### ASSIGNED TASK:
Scan the entries below, and for each line that includes the word "Stacey", make a copy.

##### DATA SUPPLIED

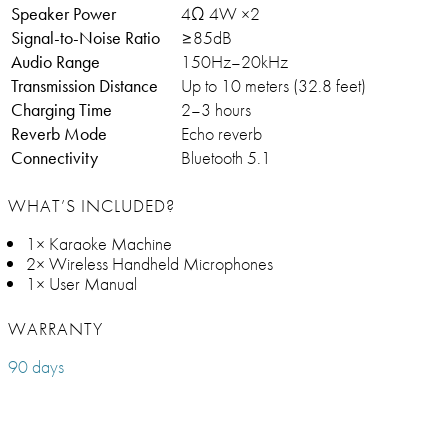
Speaker Power
4Ω 4W ×2
Signal-to-Noise Ratio
≥85dB
Audio Range
150Hz–20kHz
Transmission Distance
Up to 10 meters (32.8 feet)
Charging Time
2–3 hours
Reverb Mode
Echo reverb
Connectivity
Bluetooth 5.1
WHAT’S INCLUDED?
1× Karaoke Machine
2× Wireless Handheld Microphones
1× User Manual
WARRANTY
90 days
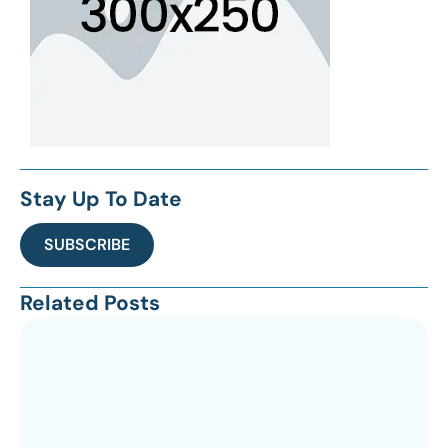
Stay Up To Date
SUBSCRIBE
Related Posts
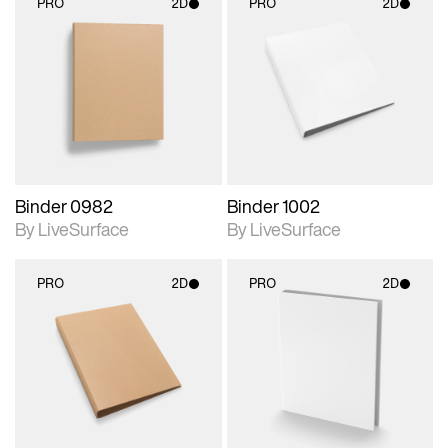
PRO
2D
PRO
2D
2D scene with
2D scene with
photographic details.
photographic details.
Includes support for
Includes support for
materials and lighting.
materials and lighting.
Binder 0982
Binder 1002
By LiveSurface
By LiveSurface
PRO
2D
PRO
2D
2D scene with
2D scene with
photographic details.
photographic details.
Includes support for
Includes support for
materials and lighting.
materials and lighting.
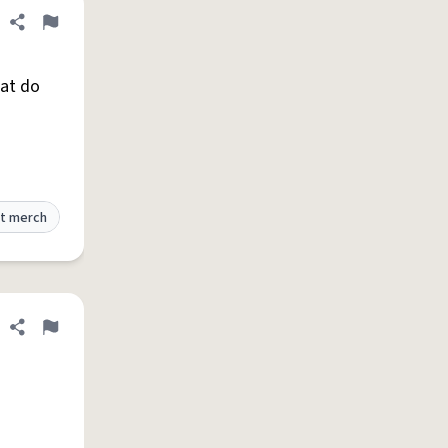
Share definition
Flag
hat do
t merch
Share definition
Flag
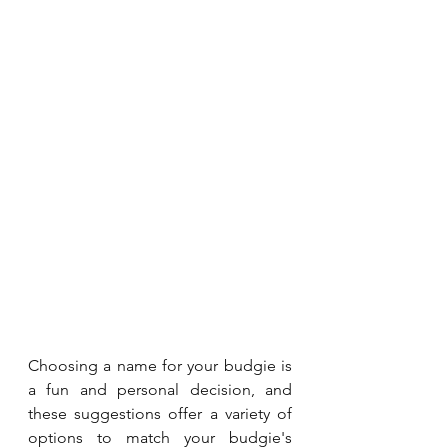
Choosing a name for your budgie is 
a fun and personal decision, and 
these suggestions offer a variety of 
options to match your budgie's 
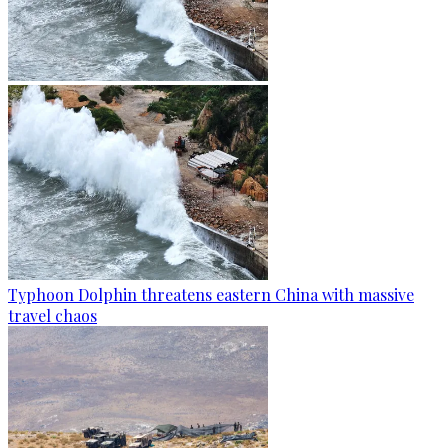
Typhoon Dolphin threatens eastern China with massive
travel chaos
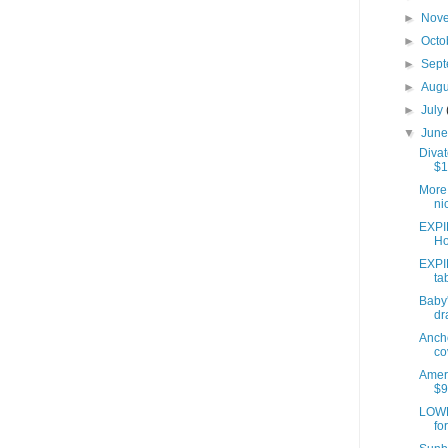
►
Nov
►
Octo
►
Sep
►
Aug
►
July
▼
Jun
Divat
$1
More 
ni
EXPI
Ho
EXPI
ta
Baby'
dr
Anch
co
Ameri
$9
LOWE
fo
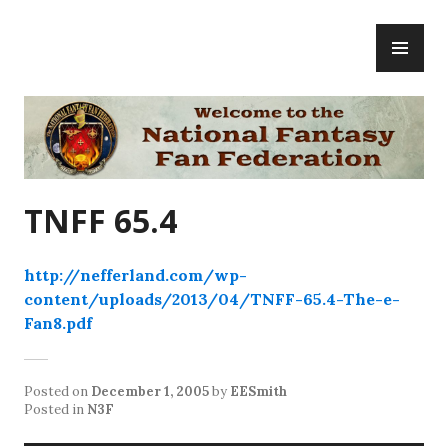
Skip
PR
to
ME
content
National Fantasy Fan Federation
TNFF 65.4
http://nefferland.com/wp-
content/uploads/2013/04/TNFF-65.4-The-e-
Fan8.pdf
Posted on
December 1, 2005
by
EESmith
Posted in
N3F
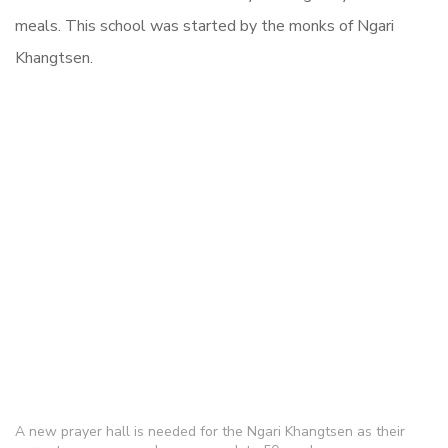
meals. This school was started by the monks of Ngari
Khangtsen.
A new prayer hall is needed for the Ngari Khangtsen as their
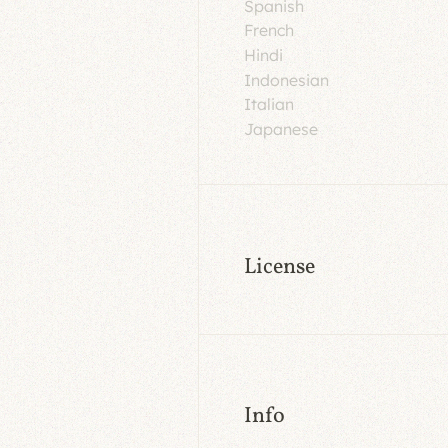
Spanish
French
Hindi
Indonesian
Italian
Japanese
License
Info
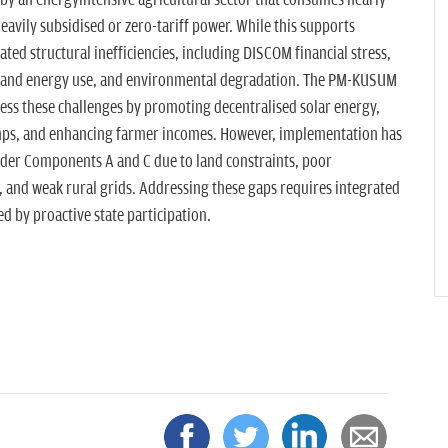
d by an energyintensive agricultural sector that consumes nearly
heavily subsidised or zero-tariff power. While this supports
ated structural inefficiencies, including DISCOM financial stress,
ter and energy use, and environmental degradation. The PM-KUSUM
ess these challenges by promoting decentralised solar energy,
umps, and enhancing farmer incomes. However, implementation has
er Components A and C due to land constraints, poor
, and weak rural grids. Addressing these gaps requires integrated
led by proactive state participation.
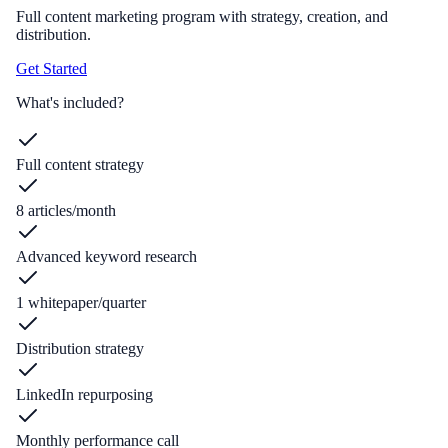
Full content marketing program with strategy, creation, and
distribution.
Get Started
What's included?
Full content strategy
8 articles/month
Advanced keyword research
1 whitepaper/quarter
Distribution strategy
LinkedIn repurposing
Monthly performance call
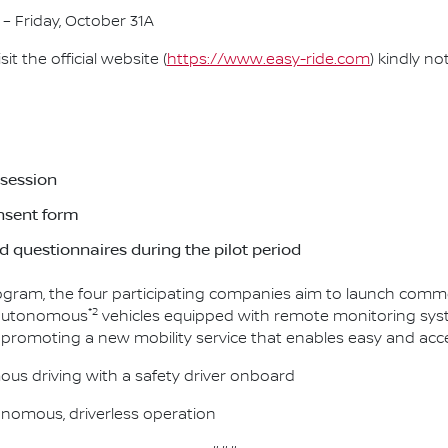
 – Friday, October 31A
t the official website (
https://www.easy-ride.com
) kindly no
 session
onsent form
 questionnaires during the pilot period
rogram, the four participating companies aim to launch commer
*2
ss autonomous
vehicles equipped with remote monitoring syste
 promoting a new mobility service that enables easy and acce
ous driving with a safety driver onboard
tonomous, driverless operation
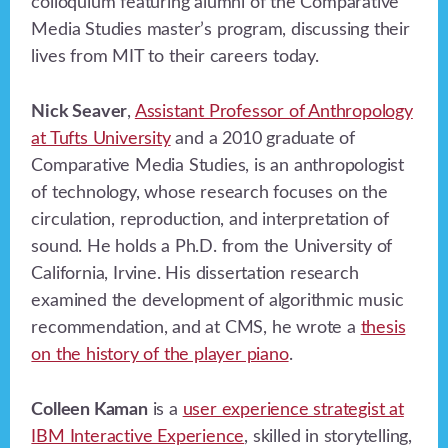
colloquium featuring alumni of the Comparative
Media Studies master’s program, discussing their
lives from MIT to their careers today.
Nick Seaver
,
Assistant Professor of Anthropology
at Tufts University
and a 2010 graduate of
Comparative Media Studies, is an anthropologist
of technology, whose research focuses on the
circulation, reproduction, and interpretation of
sound. He holds a Ph.D. from the University of
California, Irvine. His dissertation research
examined the development of algorithmic music
recommendation, and at CMS, he wrote a
thesis
on the history of the player piano
.
Colleen Kaman
is a
user experience strategist at
IBM Interactive Experience
, skilled in storytelling,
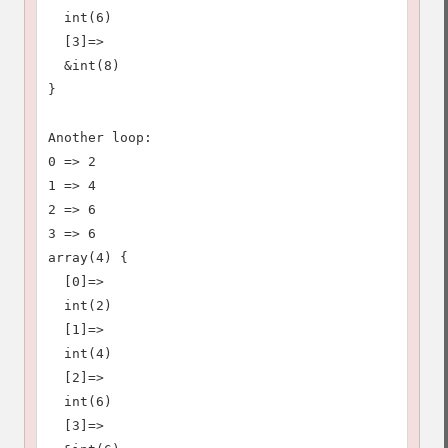
  int(6)

  [3]=>

  &int(8)

}

Another loop:

0 => 2

1 => 4

2 => 6

3 => 6

array(4) {

  [0]=>

  int(2)

  [1]=>

  int(4)

  [2]=>

  int(6)

  [3]=>
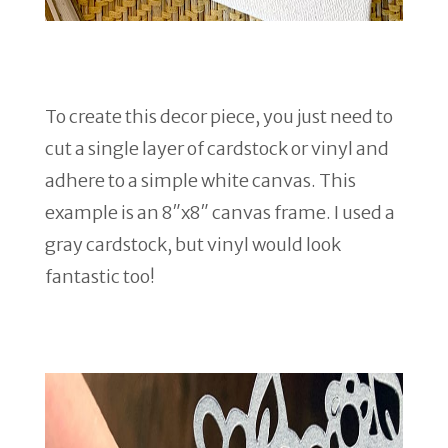
To create this decor piece, you just need to
cut a single layer of cardstock or vinyl and
adhere to a simple white canvas. This
example is an 8″x8″ canvas frame. I used a
gray cardstock, but vinyl would look
fantastic too!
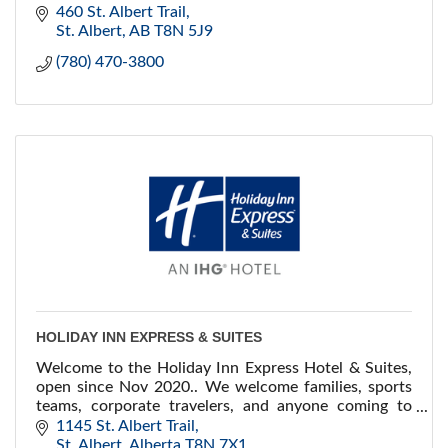
business centre. Group and corporate rates!
460 St. Albert Trail
St. Albert
AB
T8N 5J9
(780) 470-3800
HOLIDAY INN EXPRESS & SUITES
Welcome to the Holiday Inn Express Hotel & Suites,
open since Nov 2020.. We welcome families, sports
teams, corporate travelers, and anyone coming to
visit the community-driven city of St. Albert.
1145 St. Albert Trail
St. Albert
Alberta
T8N 7X1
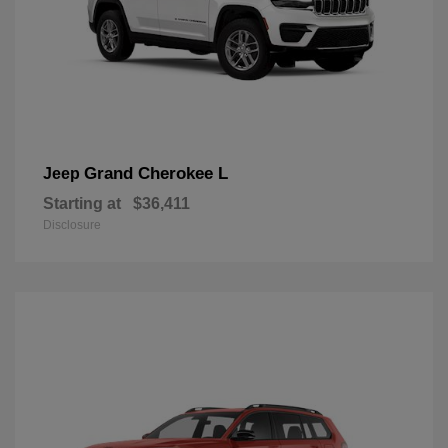
Grand Cherokee L
Jeep
Starting at
$36,411
Disclosure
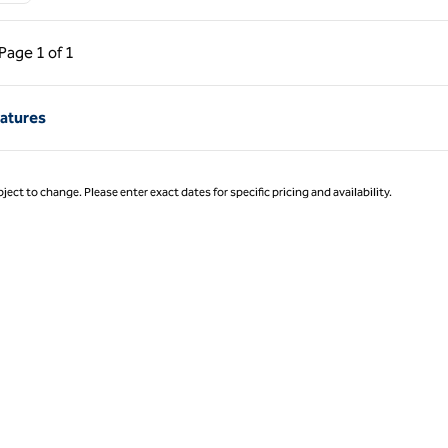
ous Page, 1 of 1
Next Page, 1 of 1
Page
1 of 1
Page 1 of 1
eatures
ject to change. Please enter exact dates for specific pricing and availability.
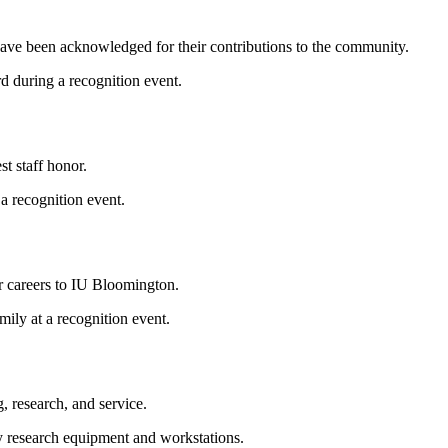
ve been acknowledged for their contributions to the community.
st staff honor.
r careers to IU Bloomington.
 research, and service.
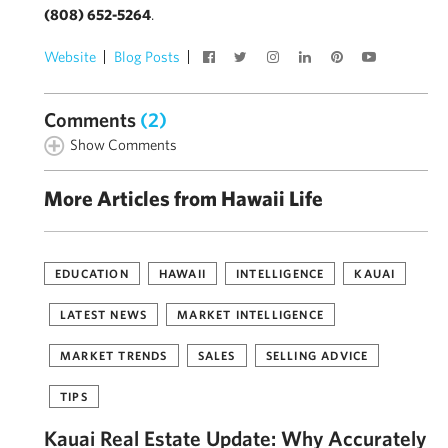
(808) 652-5264
.
Website
Blog Posts
Comments
(2)
Show Comments
More Articles from Hawaii Life
EDUCATION
HAWAII
INTELLIGENCE
KAUAI
LATEST NEWS
MARKET INTELLIGENCE
MARKET TRENDS
SALES
SELLING ADVICE
TIPS
Kauai Real Estate Update: Why Accurately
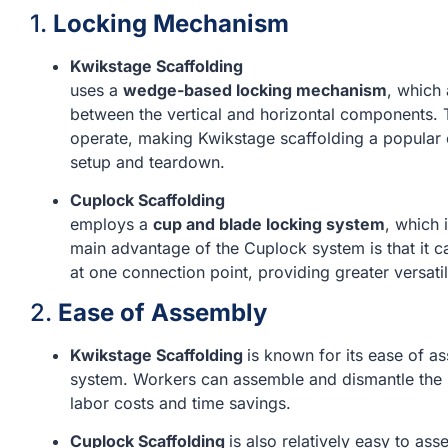
1.
Locking Mechanism
Kwikstage Scaffolding
uses a
wedge-based locking mechanism
, which
between the vertical and horizontal components.
operate, making Kwikstage scaffolding a popular c
setup and teardown.
Cuplock Scaffolding
employs a
cup and blade locking system
, which 
main advantage of the Cuplock system is that it 
at one connection point, providing greater versatili
2.
Ease of Assembly
Kwikstage Scaffolding
is known for its ease of 
system. Workers can assemble and dismantle the s
labor costs and time savings.
Cuplock Scaffolding
is also relatively easy to as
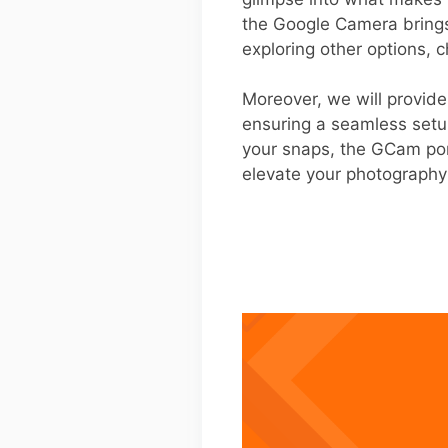
the Google Camera brings 
exploring other options, ch
Moreover, we will provid
ensuring a seamless setup
your snaps, the GCam por
elevate your photography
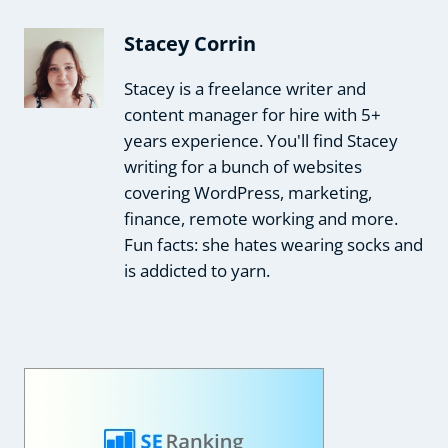
Stacey Corrin
Stacey is a freelance writer and
content manager for hire with 5+
years experience. You'll find Stacey
writing for a bunch of websites
covering WordPress, marketing,
finance, remote working and more.
Fun facts: she hates wearing socks and
is addicted to yarn.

##########

### REPLY:
Stacey Corrin
Stacey is a freelance writer and
years experience. You'll find Stacey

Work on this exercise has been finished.